Go to the search engines directly and sign up. They all have their own submitting program which usually entails a phone call or them sending a letter to verify your site.


----------



## Sir_Real (Aug 26, 2009)

twilyth said:


> I'm a web design newb.
> 
> Does that really help?  I thought Google looked at cross-links, hits, etc.  Maybe meta tags too.
> 
> How do they help?



I used to host a website going back 3 or 4 yrs now. I found cross links are by far the best way to get your site moved higher up search results. Most sites appear on google after around 50,000 to 100,000 hits. Having people post your site on forums is the easiest way to gain traffic.

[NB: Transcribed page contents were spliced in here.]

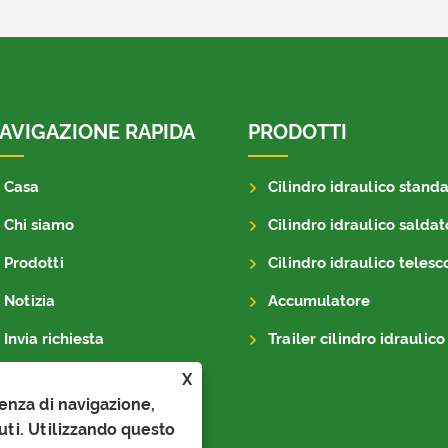
AVIGAZIONE RAPIDA
PRODOTTI
Casa
Cilindro idraulico stand
Chi siamo
Cilindro idraulico saldat
Prodotti
Cilindro idraulico telescop
Notizia
Accumulatore
Invia richiesta
Trailer cilindro idraulico
Contattaci
X
ienza di navigazione,
nuti. Utilizzando questo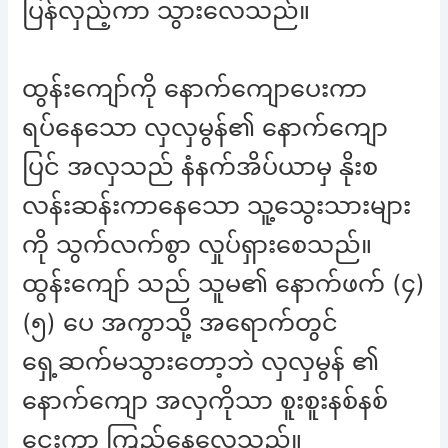
ပြန်လှည့်ကာ သွားလေသည်။
ထွန်းကျော်ကို နောက်ကျောပေးကာ
ရပ်နေသော လှလှမွန်၏ နောက်ကျော
ပြင် အလှသည် နံနက်အိပ်ယာမှ နိုးစ
လန်းဆန်းကာနေသော သူ့သွေးသားများ
ကို သွက်လက်စွာ လှုပ်ရှားစေသည်။
ထွန်းကျော် သည် သူမ၏ နောက်ဖက် (၄)
(၅) ပေ အကွာသို့ အရောက်တွင်
ရှေ့ဆက်မသွားတော့ဘဲ လှလှမွန် ၏
နောက်ကျော အလှကိုသာ စူးစူးနစ်နစ်
ငေးကာ ကြည့်နေလေသည်။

I didnt see any gain from adding meta tags. As for a program to get a website on search engines ! Do such progs excist ?


----------



## stuartpb (Aug 26, 2009)

There is a free application called WEBCEO, which will automate search engine submissions, but with some of them you have to verify the submission by email. The app does keyword optimisation/density etc etc scans plus a boatload of other useful stuff. There is a pro version but I have never needed to use it. You can find it here:

http://www.webceo.com/

I have used it on every website I have developed, and it will get you listed. Keywords are still important in getting first page rankings but you have to choose them wisely and back it up with relevant content. Hope it helps

Cheers,

Stu


----------



## Braveheart (Sep 20, 2009)

with google, you embed an HTML meta tag that Google sends you when you sign up.


----------